Agence France-Presse

Vers 11 h 05, le prix du baril de Brent de la mer du Nord pour livraison en décembre était en baisse de 1,61 % par rapport à la clôture de la veille, à 81,23 dollars à Londres.

À New York, le baril de WTI pour le mois de novembre abandonnait 1,72 % à 77,57 dollars.

Les deux contrats de référence avaient pourtant atteint en tout début de séance européenne 83,47 dollars et 79,78 dollars le baril, une première pour le Brent depuis octobre 2018 et pour le WTI depuis novembre 2014.

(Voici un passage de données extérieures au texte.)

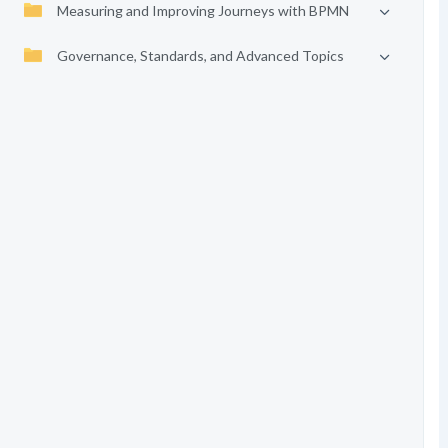
Measuring and Improving Journeys with BPMN
Governance, Standards, and Advanced Topics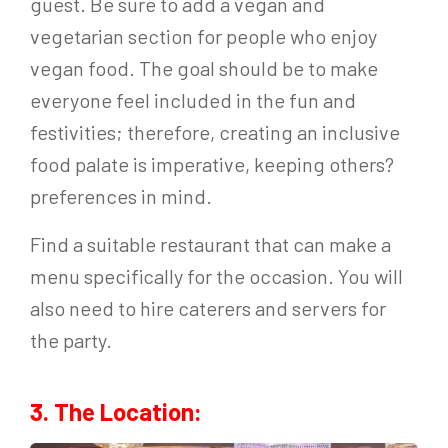
guest. Be sure to add a vegan and
vegetarian section for people who enjoy
vegan food. The goal should be to make
everyone feel included in the fun and
festivities; therefore, creating an inclusive
food palate is imperative, keeping others?
preferences in mind.
Find a suitable restaurant that can make a
menu specifically for the occasion. You will
also need to hire caterers and servers for
the party.
3. The Location: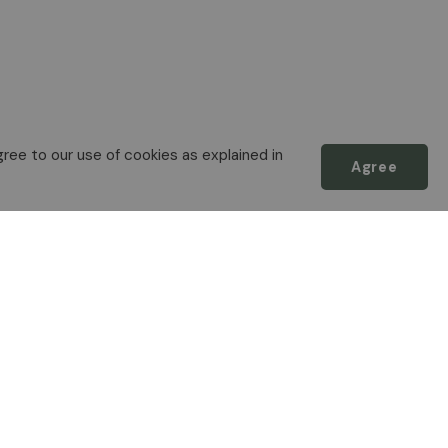
ree to our use of cookies as explained in
Agree
Scroll
to
top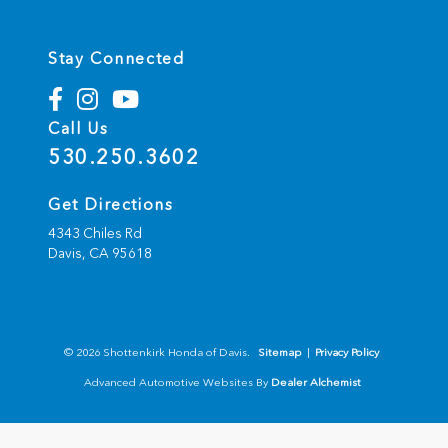
Stay Connected
Call Us
530.250.3602
Get Directions
4343 Chiles Rd
Davis,
CA
95618
© 2026 Shottenkirk Honda of Davis.
Sitemap
|
Privacy Policy
Advanced Automotive Websites By
Dealer Alchemist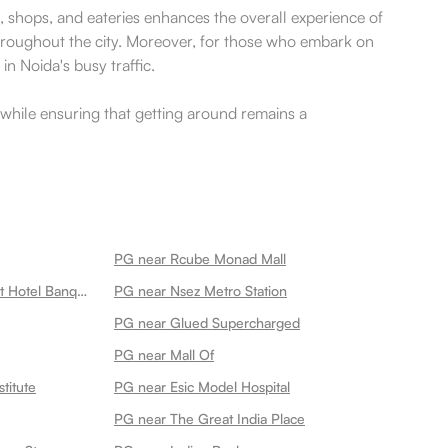
es, shops, and eateries enhances the overall experience of
throughout the city. Moreover, for those who embark on
in Noida's busy traffic.
da while ensuring that getting around remains a
PG near Rcube Monad Mall
PG near Ganeshwaram Restaurant Hotel Banquet 45
PG near Nsez Metro Station
PG near Glued Supercharged
PG near Mall Of
titute
PG near Esic Model Hospital
PG near The Great India Place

Des prises de bénéfices et l’augmentation de près d’un million de barils des stocks de brut aux États-Unis rapportée mardi par l’American Petroleum Institute (API), la fédération qui regroupe les professionnels du secteur pétrolier aux États-Unis, ont d’abord entamé la vigueur des cours du brut.

La hausse plus prononcée encore des stocks de pétrole brut aux États-Unis annoncée à 10 h 30 par l’agence américaine d’information sur l’Énergie (EIA), aux estimations jugées plus fiables, a « ajouté une pression supplémentaire » sur les cours du brut, a commenté David Madden, analyste de Equiti.

Durant la semaine achevée le 1er octobre, les stocks de brut ont grimpé de 2,3 millions de barils selon l’agence alors que la médiane des analystes interrogés par Bloomberg tablait sur un million.

Les stocks de brut sont scrutés de près par le marché, la vitesse à laquelle ils se réduisent aidant à apprécier l’ampleur du déficit entre l’offre, contrainte, et la demande, solide.

Les prix de l’or noir restaient cependant à un niveau relativement élevé, soutenus par la décision de l’Organisation des pays exportateurs de pétrole (OPEP) et de leurs alliés lundi.

Suivant son plan de juillet, le cartel s’est contenté d’une augmentation de la production globale mensuelle de 400 000 barils par jour pour novembre alors qu’une partie des acteurs du marché en attendaient davantage.

Le marché du gaz connaissait de son côté une journée particulièrement mouvementée : le cours européen de référence, le TTF néerlandais, s’est envolé à 162 125 euros quand le prix du gaz britannique pour livraison le mois prochain a atteint 407,82 pence par thermie (une unité de quantité de chaleur).

Quelques heures après ce pic de plus de 35 %, les deux contrats retrouvaient des eaux plus calmes.

S’ils cédaient même du terrain par rapport à la veille peu avant 11 h, ils restaient cependant proches du double de leurs prix d’il y a un mois.